Professor of Stem Cell and Development Biology, Novo Nordisk Foundation Centre for Stem Cell Medicine (reNEW)

Even if its just in your wildest dreams, transcription factors safeguard them, projecting future developmental fate and recalling lineage history

Abstract

Plasticity in early embryonic populations and stem cells explains both differentiation competence and regeneration. How is plasticity supported? I will discuss different stories that emphasize a common theme, that plasticity and cellular memory is supported by transcription factor occupancy. We found that the binding of conventional sequence specific transcription factors (TFs) is often insufficient to promote transcription of the genes in their vicinity, but that changes in actual transcription are a response to alterations in signaling. As a result, TFs can be seen as competence factors for lineage specific differentiation organizing enhancer networks for response to different signals.
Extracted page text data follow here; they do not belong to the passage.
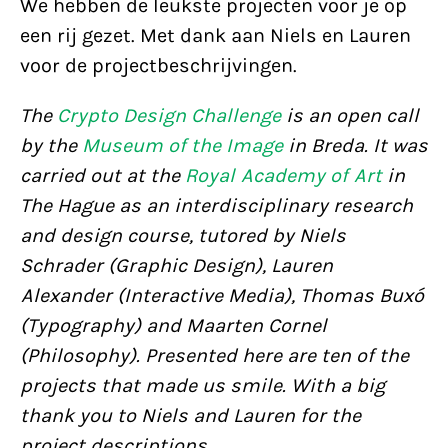
We hebben de leukste projecten voor je op
een rij gezet. Met dank aan Niels en Lauren
voor de projectbeschrijvingen.
The
Crypto Design Challenge
is an open call
by the
Museum of the Image
in Breda. It was
carried out at the
Royal Academy of Art
in
The Hague as an interdisciplinary research
and design course, tutored by Niels
Schrader (Graphic Design), Lauren
Alexander (Interactive Media), Thomas Buxó
(Typography) and Maarten Cornel
(Philosophy). Presented here are ten of the
projects that made us smile. With a big
thank you to Niels and Lauren for the
project descriptions.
Moreover, when differentiation begins, the majority of sequence specific TFs remain bound at their ‘former,’ targets, where they preserve plasticity and reversibility. In the instance of early mammalian development, the final of the three blastocyst lineages to be specified, the Primitive Endoderm (PrE), but despite PrE being last, we find that fully specified isolated PrE is sufficient to regenerate entire embryos and in fact born mice. As with differentiation, it is the expression of specific TFs, or their persistence of them at a protein level, that sustains multiple enhancer networks in these cells, enabling PrE to reconstruct a complete embryo in the presence of appropriate signaling.

Bio

Following a brief foray into the music industry as both a DJ and journalist, Josh Brickman has focused on the transcriptional basis of cell fate choice in development and differentiation. He did his PhD with Mark Ptashne and post-doctoral training with Rosa Beddington. In 2001 he started his own group at the Institute for Stem Cell Research, University of Edinburgh, where he held both a Wellcome Trust and MRC Fellowships. In 2011, Josh relocated to the Novo Nordisk Foundation Center for Stem Cell Biology (DanStem), at the University of Copenhagen, where he was made Professor of Stem Cell and Developmental Biology. In 2022 he joined the NNF center for Stem Cell Medicine (reNEW), where currently leads a research group focused on understanding the mechanisms that give rise to transcriptional heterogeneities, how gene regulatory networks explain lineage competence in stem/progenitor cells and how these networks are translated into lineage commitment in the endoderm. As a result of new programs developed as a part of reNEW, he also seeks to exploit the principles of transcriptional regulation to better promote high fidelity human pluripotent stem cell differentiation and develop new models for early embryonic development.